The universe is exactly as you might reasonably expect it to be if there were no gods, no spirits, no evil or good forces out to get us, bless us to the 4th generation or arbitrarily punish us for being exactly as they created us. If there’s a single sound theist argument, no one has seen it yet.
But that’s not all–once you reject theistic arguments for the same, reasonable, skeptical reasons you reject other paranormal and anecdotal arguments, there remains no valid reason to believe, but still a possibility it could be true…

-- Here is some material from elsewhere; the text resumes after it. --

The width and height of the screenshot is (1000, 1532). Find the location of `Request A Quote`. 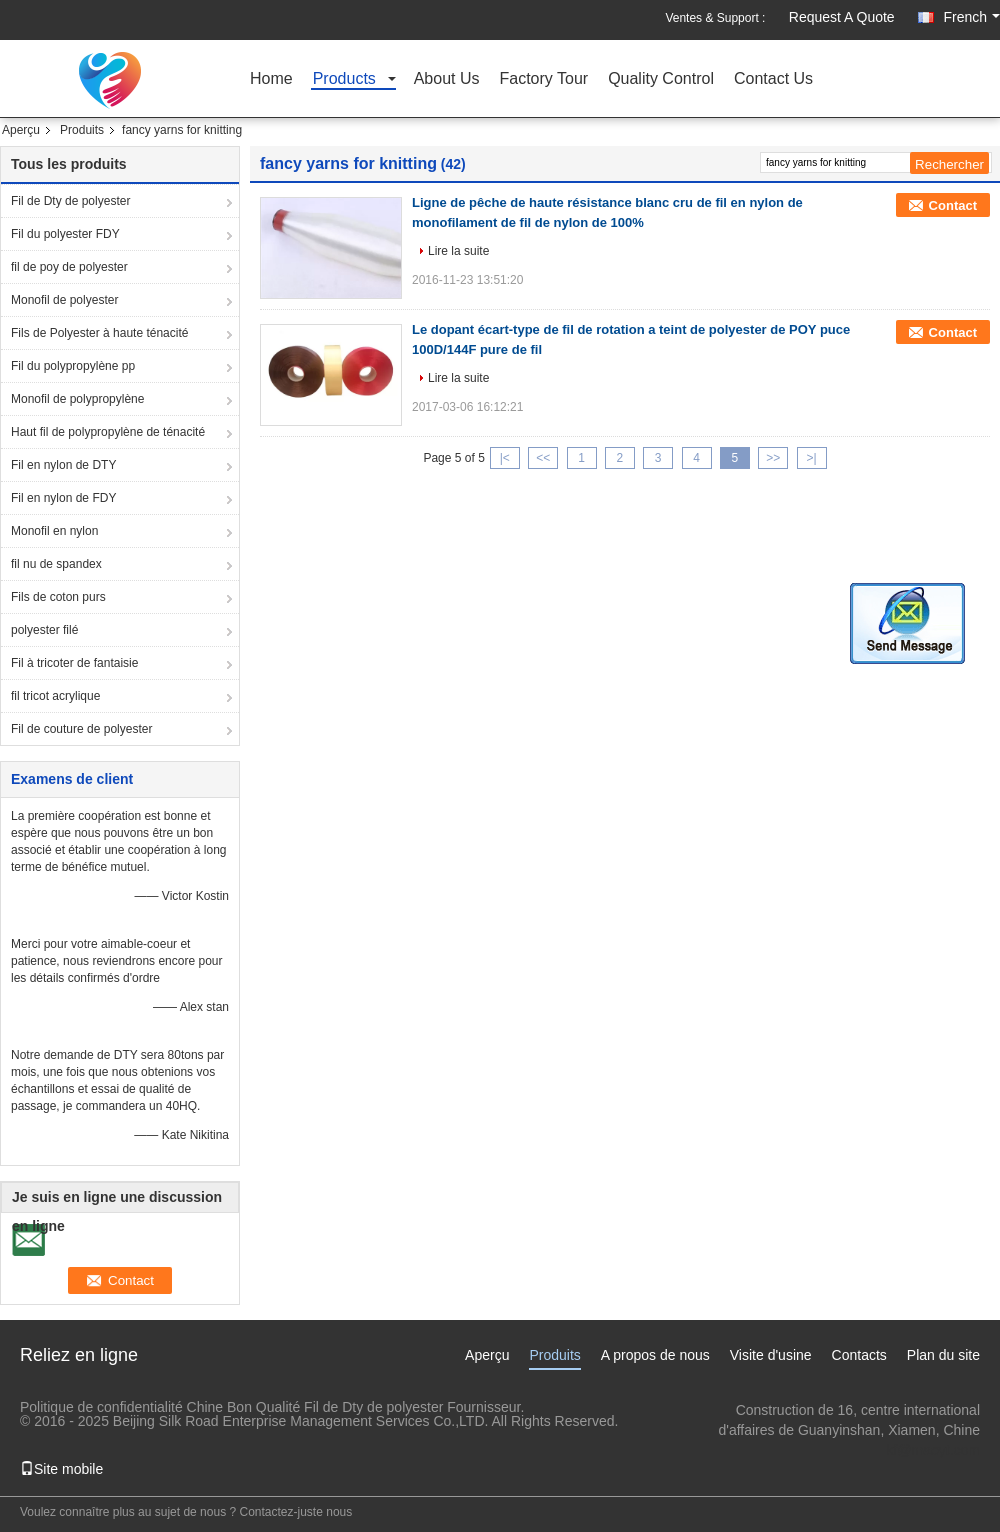 Request A Quote is located at coordinates (842, 17).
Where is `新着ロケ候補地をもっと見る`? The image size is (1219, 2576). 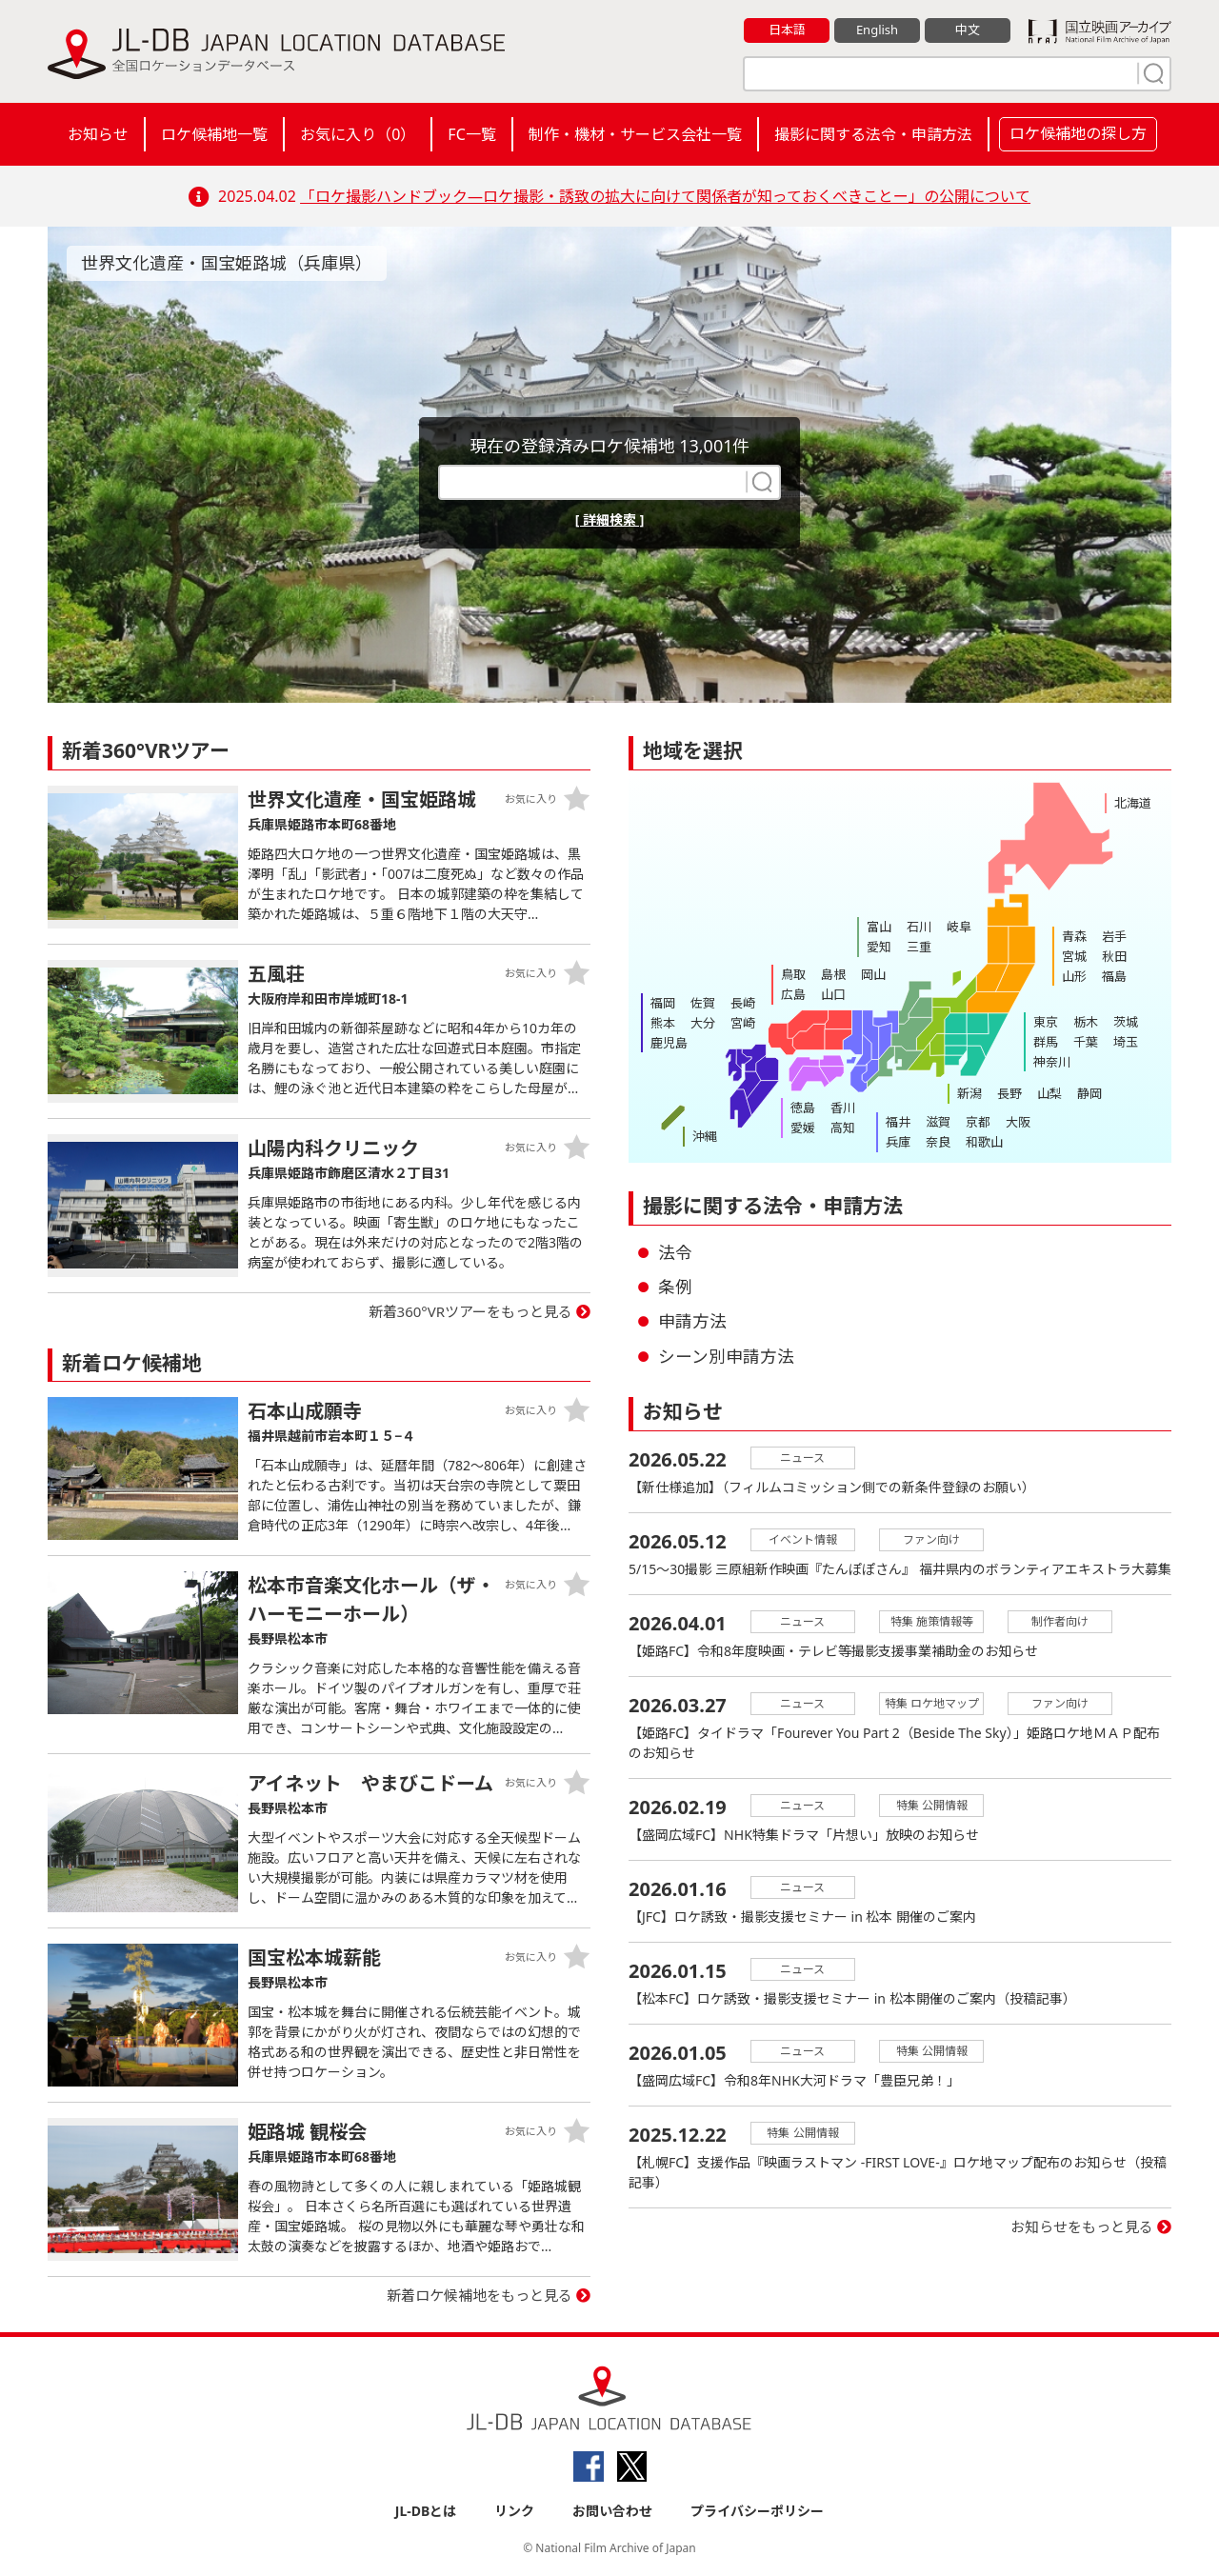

At this point, however, add in a few standard atheist arguments, like the problem of evil, which require extremely contrived and awkward rationalizations which you no longer, as a firm believer, have the convenience of uncritically accepting, and the whole thing falls apart faster than a house of cards.
If faith and arguments used by theists return mutually exclusive conclusions more dependent on cultural bias and predisposition than any real, objective criteria, with no way for falsifying even a few of them, the very usefulness of those non-empirical methods for deriving ANY accurate representations of reality is cast into SERIOUS doubt.
“Trying to find the truth with faith is like attempting to discern color with just a light-sensitive pimple. Why not open your eyes instead?”.
I hope this hasn’t been too patronizing, as I only elucidated some random thoughts. Feel free to continue the discussion, if you will.